The Seven Deadliest Words Ever Spoken!! @therealwil.com
“Sorry, I don’t discuss my personal business,” the voice said. The day it felt like the world stopped or at least in the break room. You would have thought those were the words used to cast a wicked spell. At the word, “business,” the whole world slammed on the brakes and the universe went into ultra slow motion. The sound and movement of everything was moving at a super slow speed. Just like in the movies.
Freeze the frame and let me go back to the beginning. This will help make sense. People are nosey. Somehow everybody wants and feels the need to be in everybody’s business. Social media is actually nosey on steroids. Nosey is everywhere.
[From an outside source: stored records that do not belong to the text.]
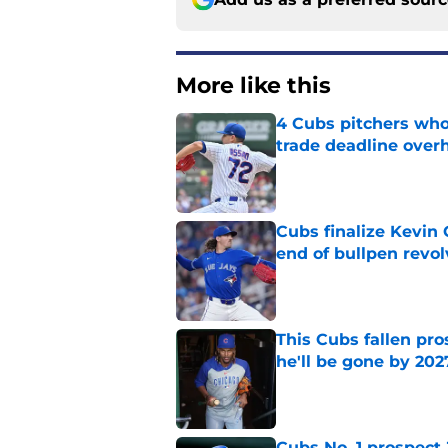
More like this
4 Cubs pitchers who 
trade deadline over
Published by on Invalid Dat
Cubs finalize Kevin
end of bullpen revol
Published by on Invalid Dat
This Cubs fallen pro
he'll be gone by 202
Published by on Invalid Dat
Cubs No. 1 prospect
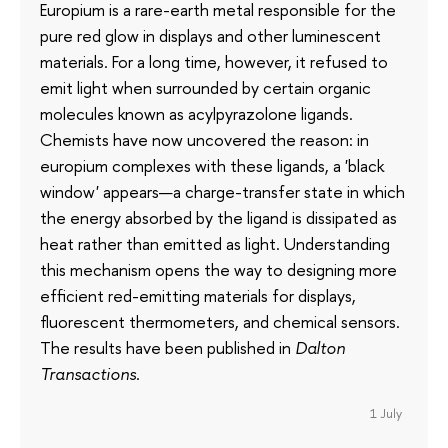
Europium is a rare-earth metal responsible for the
pure red glow in displays and other luminescent
materials. For a long time, however, it refused to
emit light when surrounded by certain organic
molecules known as acylpyrazolone ligands.
Chemists have now uncovered the reason: in
europium complexes with these ligands, a 'black
window' appears—a charge-transfer state in which
the energy absorbed by the ligand is dissipated as
heat rather than emitted as light. Understanding
this mechanism opens the way to designing more
efficient red-emitting materials for displays,
fluorescent thermometers, and chemical sensors.
The results have been published in
Dalton
Transactions
.
1 July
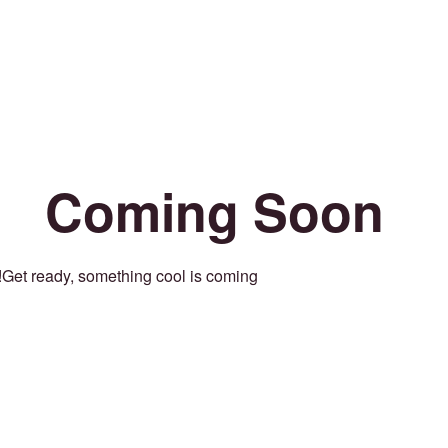
Coming Soon
Get ready, something cool is coming!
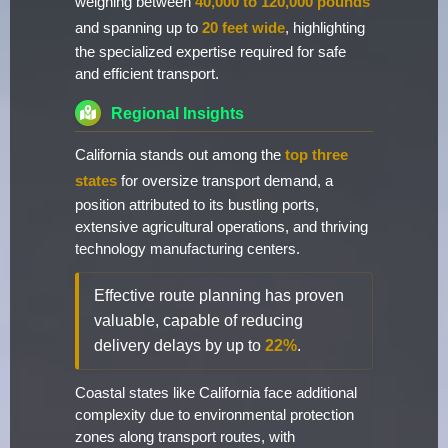
weighing between
40,000 to 120,000 pounds
and spanning up to
20 feet wide
, highlighting
the specialized expertise required for safe
and efficient transport.
Regional Insights
California stands out among the
top three
states
for oversize transport demand, a
position attributed to its bustling ports,
extensive agricultural operations, and thriving
technology manufacturing centers.
Effective route planning has proven
valuable, capable of reducing
delivery delays by up to
22%
.
Coastal states like California face additional
complexity due to environmental protection
zones along transport routes, with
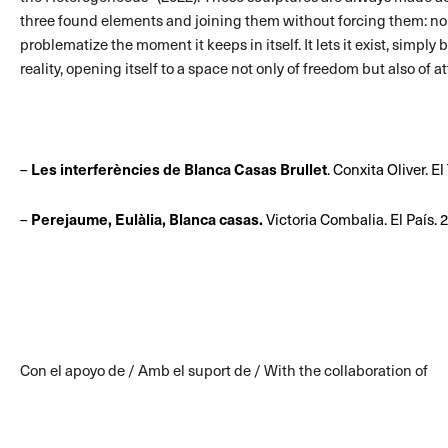
three found elements and joining them without forcing them: no g
problematize the moment it keeps in itself. It lets it exist, simply
reality, opening itself to a space not only of freedom but also of a
–
Les interferències de Blanca Casas Brullet
. Conxita Oliver. E
–
Perejaume, Eulàlia, Blanca casas.
Victoria Combalia. El País. 
Con el apoyo de / Amb el suport de / With the collaboration of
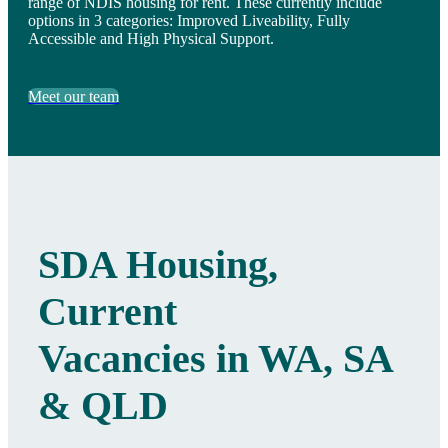
range of NDIS housing for rent. These currently include
options in 3 categories: Improved Liveability, Fully
Accessible and High Physical Support.
Meet our team
SDA Housing,
Current
Vacancies in WA, SA
& QLD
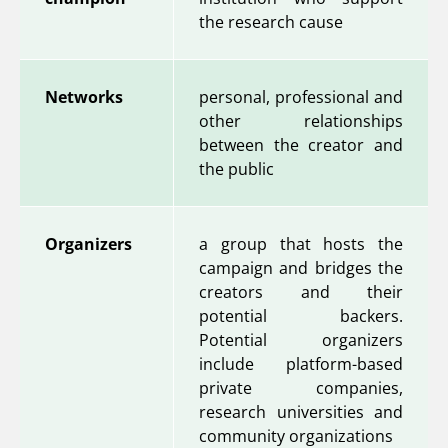
the research cause
Networks
personal, professional and
other relationships
between the creator and
the public
Organizers
a group that hosts the
campaign and bridges the
creators and their
potential backers.
Potential organizers
include platform-based
private companies,
research universities and
community organizations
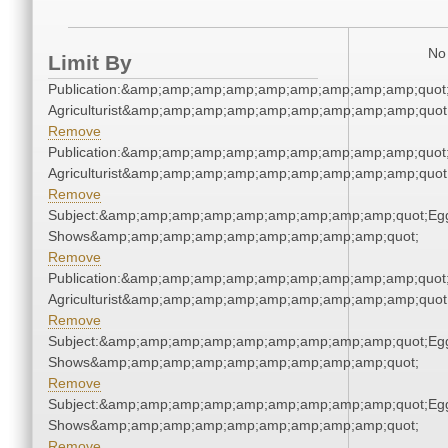
No 
Limit By
Publication:&amp;amp;amp;amp;amp;amp;amp;amp;amp;quot
Agriculturist&amp;amp;amp;amp;amp;amp;amp;amp;amp;quot
Remove
Publication:&amp;amp;amp;amp;amp;amp;amp;amp;amp;quot
Agriculturist&amp;amp;amp;amp;amp;amp;amp;amp;amp;quot
Remove
Subject:&amp;amp;amp;amp;amp;amp;amp;amp;amp;quot;Eg
Shows&amp;amp;amp;amp;amp;amp;amp;amp;amp;quot;
Remove
Publication:&amp;amp;amp;amp;amp;amp;amp;amp;amp;quot
Agriculturist&amp;amp;amp;amp;amp;amp;amp;amp;amp;quot
Remove
Subject:&amp;amp;amp;amp;amp;amp;amp;amp;amp;quot;Eg
Shows&amp;amp;amp;amp;amp;amp;amp;amp;amp;quot;
Remove
Subject:&amp;amp;amp;amp;amp;amp;amp;amp;amp;quot;Eg
Shows&amp;amp;amp;amp;amp;amp;amp;amp;amp;quot;
Remove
On your job, in your neighborhood, in your family and relationships, and of all places your church. There is no place and no gathering safe. Wherever people are nosey will be.
I want to share the conversation that I overheard and then make a few observations if you don’t mind. There was a group of ladies chatting around the water cooler at work. The volume was crazy because everybody was talking at the same time. It was a Monday and they are discussing their extra curricular activities that have come to pass over the weekend. Everybody is going in one after the other. An earful is an understatement when labeling the information freely shared.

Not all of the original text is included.